(Data records)
# # # # # # #
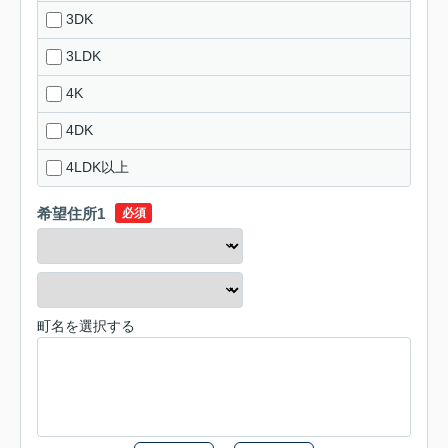
3DK
3LDK
4K
4DK
4LDK以上
希望住所1
必須
町名を選択する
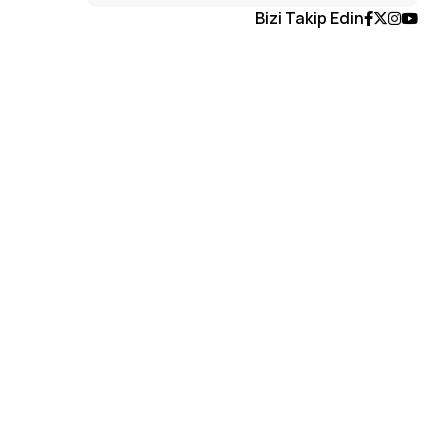
Bizi Takip Edin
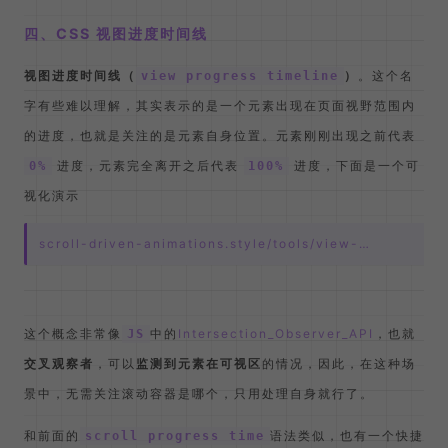
四、CSS 视图进度时间线
视图进度时间线（
）
。这个名
view progress timeline
字有些难以理解，其实表示的是一个元素出现在页面视野范围内
的进度，也就是关注的是元素自身位置。元素刚刚出现之前代表
进度，元素完全离开之后代表
进度，下面是一个可
0%
100%
视化演示
scroll-driven-animations.style/tools/view-…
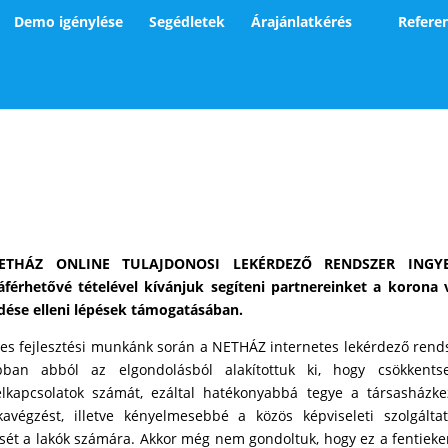
Demo igénylése
Segédletek
Árajánlatkérés
Refere
ETHÁZ ONLINE TULAJDONOSI LEKÉRDEZŐ RENDSZER INGY
áférhetővé tételével kívánjuk segíteni partnereinket a korona 
edése elleni lépések támogatásában.
es fejlesztési munkánk során a NETHÁZ internetes lekérdező rend
bban abból az elgondolásból alakítottuk ki, hogy csökkents
élkapcsolatok számát, ezáltal hatékonyabbá tegye a társasházke
avégzést, illetve kényelmesebbé a közös képviseleti szolgálta
sét a lakók számára. Akkor még nem gondoltuk, hogy ez a fentieke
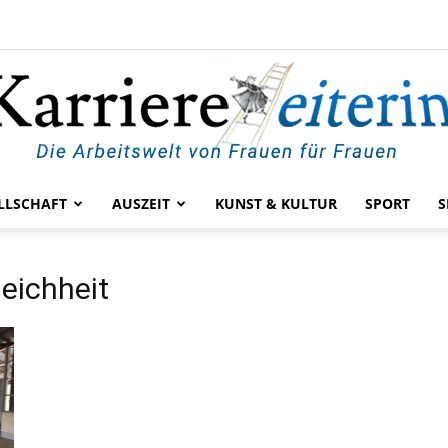
LLSCHAFT
AUSZEIT
KUNST & KULTUR
SPORT
S
KarriereleiterIn
eichheit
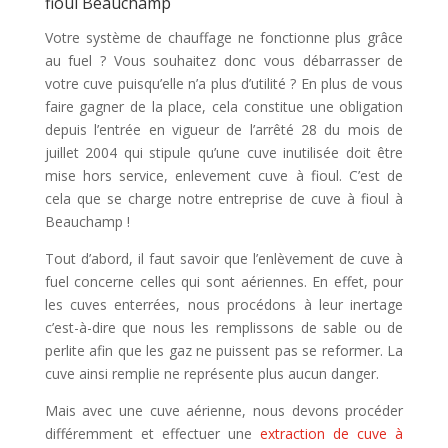
fioul Beauchamp
Votre système de chauffage ne fonctionne plus grâce
au fuel ? Vous souhaitez donc vous débarrasser de
votre cuve puisqu’elle n’a plus d’utilité ? En plus de vous
faire gagner de la place, cela constitue une obligation
depuis l’entrée en vigueur de l’arrêté 28 du mois de
juillet 2004 qui stipule qu’une cuve inutilisée doit être
mise hors service, enlevement cuve à fioul. C’est de
cela que se charge notre entreprise de cuve à fioul à
Beauchamp !
Tout d’abord, il faut savoir que l’enlèvement de cuve à
fuel concerne celles qui sont aériennes. En effet, pour
les cuves enterrées, nous procédons à leur inertage
c’est-à-dire que nous les remplissons de sable ou de
perlite afin que les gaz ne puissent pas se reformer. La
cuve ainsi remplie ne représente plus aucun danger.
Mais avec une cuve aérienne, nous devons procéder
différemment et effectuer une
extraction de cuve à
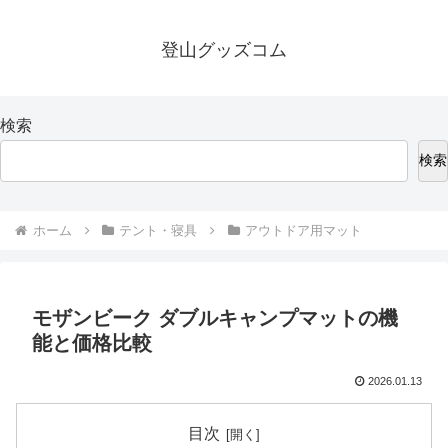
登山グッズコム
検索
検索
ホーム
テント・寝具
アウトドア用マット
モザンビーク ダブルキャンプマットの機
能と価格比較
2026.01.13
目次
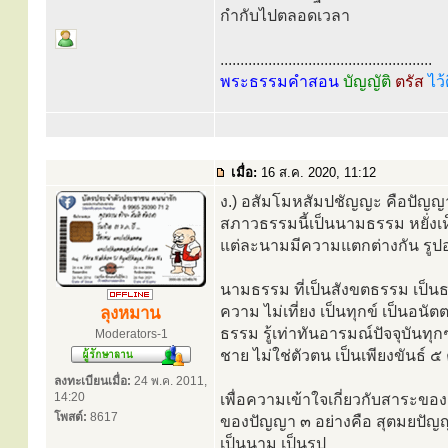
กำกับไปตลอดเวลา
.....................................................
พระธรรมคำสอน
บัญญัติ
ตรัส
ไว้
เมื่อ:
16 ส.ค. 2020, 11:12
ง.) อสัมโมหสัมปชัญญะ คือปัญญา
สภาวธรรมนี้เป็นนามธรรม หยั่ง
แต่ละนามมีความแตกต่างกัน รูปอย่
นามธรรม ที่เป็นสังขตธรรม เป็นธร
ความ ไม่เที่ยง เป็นทุกข์ เป็นอน
ลุงหมาน
ธรรม รู้เท่าทันอารมณ์ปัจจุบันทุก
Moderators-1
ชาย ไม่ใช่ตัวตน เป็นเพียงขันธ์ 
ลงทะเบียนเมื่อ:
24 พ.ค. 2011,
14:20
เพื่อความเข้าใจเกี่ยวกับสาระขอ
โพสต์:
8617
ของปัญญา ๓ อย่างคือ สุตมยปัญญ
เป็นนาม เป็นรูป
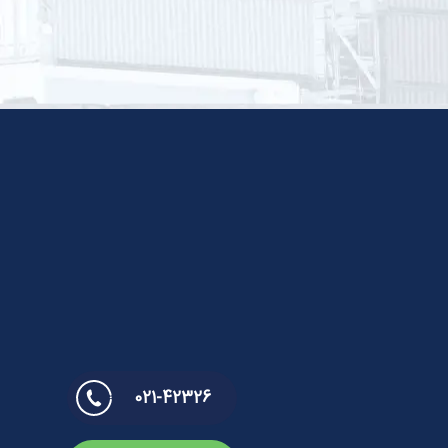
021-42326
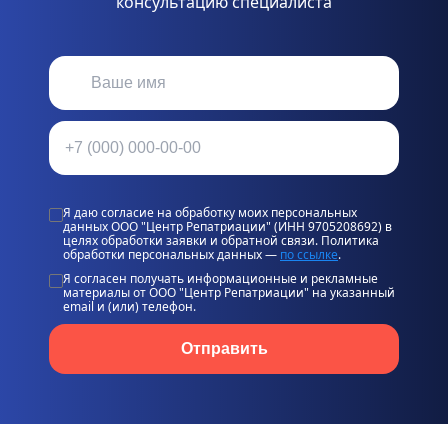
консультацию специалиста
Я даю согласие на обработку моих персональных
данных ООО "Центр Репатриации" (ИНН 9705208692) в
целях обработки заявки и обратной связи. Политика
обработки персональных данных —
по ссылке
.
Я согласен получать информационные и рекламные
материалы от ООО "Центр Репатриации" на указанный
email и (или) телефон.
Отправить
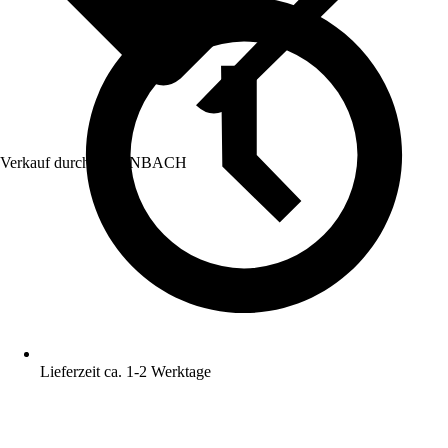
Verkauf durch:
HORNBACH
Lieferzeit ca. 1-2 Werktage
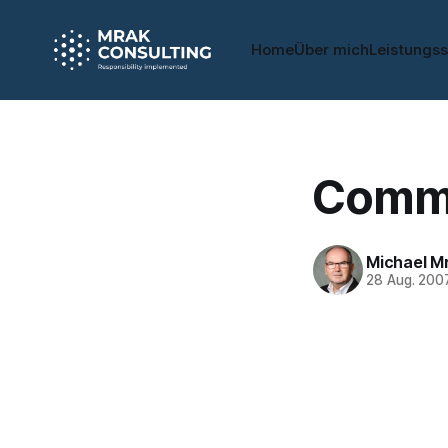
Home
Über mich
Leistungs
Commo
Michael M
28 Aug. 200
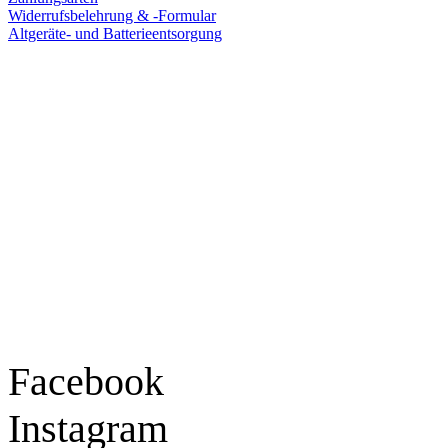
Widerrufsbelehrung & -Formular
Altgeräte- und Batterieentsorgung
Ladengeschäft
Goldschmiede Patrick Schell e.K.
Hauptstraße 78
77855 Achern
Tel.: 07841 / 684284
Montag – Freitag
9:30 – 18:00 Uhr
Samstag
9:30 – 16:00 Uhr
Social Media
Facebook
Instagram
# # # # # # #
* INSTRUCTIONS FOR THE TASK: An exact copy of the records above is required, leaving out the pictures.

* ANSWER SPACE:
3DK
3LDK
4K
4DK
4LDK以上
希望住所1
必須
町名を選択する
Bizi Takip Edin
四、CSS 视图进度时间线
视图进度时间线（
）
。这个名
view progress timeline
字有些难以理解，其实表示的是一个元素出现在页面视野范围内
的进度，也就是关注的是元素自身位置。元素刚刚出现之前代表
进度，元素完全离开之后代表
进度，下面是一个可
0%
100%
视化演示
scroll-driven-animations.style/tools/view-…
Demo igénylése
Segédletek
Árajánlatkérés
Refere
ETHÁZ ONLINE TULAJDONOSI LEKÉRDEZŐ RENDSZER INGY
áférhetővé tételével kívánjuk segíteni partnereinket a korona 
edése elleni lépések támogatásában.
es fejlesztési munkánk során a NETHÁZ internetes lekérdező rend
bban abból az elgondolásból alakítottuk ki, hogy csökkents
élkapcsolatok számát, ezáltal hatékonyabbá tegye a társasházke
avégzést, illetve kényelmesebbé a közös képviseleti szolgálta
sét a lakók számára. Akkor még nem gondoltuk, hogy ez a fentieke
LLSCHAFT
AUSZEIT
KUNST & KULTUR
SPORT
S
KarriereleiterIn
eichheit
fioul Beauchamp
Votre système de chauffage ne fonctionne plus grâce
au fuel ? Vous souhaitez donc vous débarrasser de
votre cuve puisqu’elle n’a plus d’utilité ? En plus de vous
faire gagner de la place, cela constitue une obligation
depuis l’entrée en vigueur de l’arrêté 28 du mois de
juillet 2004 qui stipule qu’une cuve inutilisée doit être
mise hors service, enlevement cuve à fioul. C’est de
cela que se charge notre entreprise de cuve à fioul à
Beauchamp !
Tout d’abord, il faut savoir que l’enlèvement de cuve à
fuel concerne celles qui sont aériennes. En effet, pour
les cuves enterrées, nous procédons à leur inertage
c’est-à-dire que nous les remplissons de sable ou de
perlite afin que les gaz ne puissent pas se reformer. La
cuve ainsi remplie ne représente plus aucun danger.
Mais avec une cuve aérienne, nous devons procéder
différemment et effectuer une
extraction de cuve à
登山グッズコム
検索
検索
ホーム
テント・寝具
アウトドア用マット
モザンビーク ダブルキャンプマットの機
能と価格比較
2026.01.13
目次
กำกับไปตลอดเวลา
.....................................................
พระธรรมคำสอน
บัญญัติ
ตรัส
ไว้
เมื่อ:
16 ส.ค. 2020, 11:12
ง.) อสัมโมหสัมปชัญญะ คือปัญญา
สภาวธรรมนี้เป็นนามธรรม หยั่ง
แต่ละนามมีความแตกต่างกัน รูปอย่
นามธรรม ที่เป็นสังขตธรรม เป็นธร
ความ ไม่เที่ยง เป็นทุกข์ เป็นอน
ลุงหมาน
ธรรม รู้เท่าทันอารมณ์ปัจจุบันทุก
Moderators-1
ชาย ไม่ใช่ตัวตน เป็นเพียงขันธ์ 
ลงทะเบียนเมื่อ:
24 พ.ค. 2011,
14:20
เพื่อความเข้าใจเกี่ยวกับสาระขอ
โพสต์:
8617
ของปัญญา ๓ อย่างคือ สุตมยปัญญ
เป็นนาม เป็นรูป
021-42326
консультацию специалиста
Я даю согласие на обработку моих персональных
данных ООО "Центр Репатриации" (ИНН 9705208692) в
целях обработки заявки и обратной связи. Политика
обработки персональных данных —
по ссылке
.
Я согласен получать информационные и рекламные
материалы от ООО "Центр Репатриации" на указанный
email и (или) телефон.
Отправить
Verkauf durch:
HORNBACH
Lieferzeit ca. 1-2 Werktage
Home
Über mich
Leistungs
Commo
Michael M
28 Aug. 200
Widerrufsbelehrung & -Formular
Altgeräte- und Batterieentsorgung
Ladengeschäft
Goldschmiede Patrick Schell e.K.
Hauptstraße 78
77855 Achern
Tel.: 07841 / 684284
Montag – Freitag
9:30 – 18:00 Uhr
Samstag
9:30 – 16:00 Uhr
Social Media
Facebook
Instagram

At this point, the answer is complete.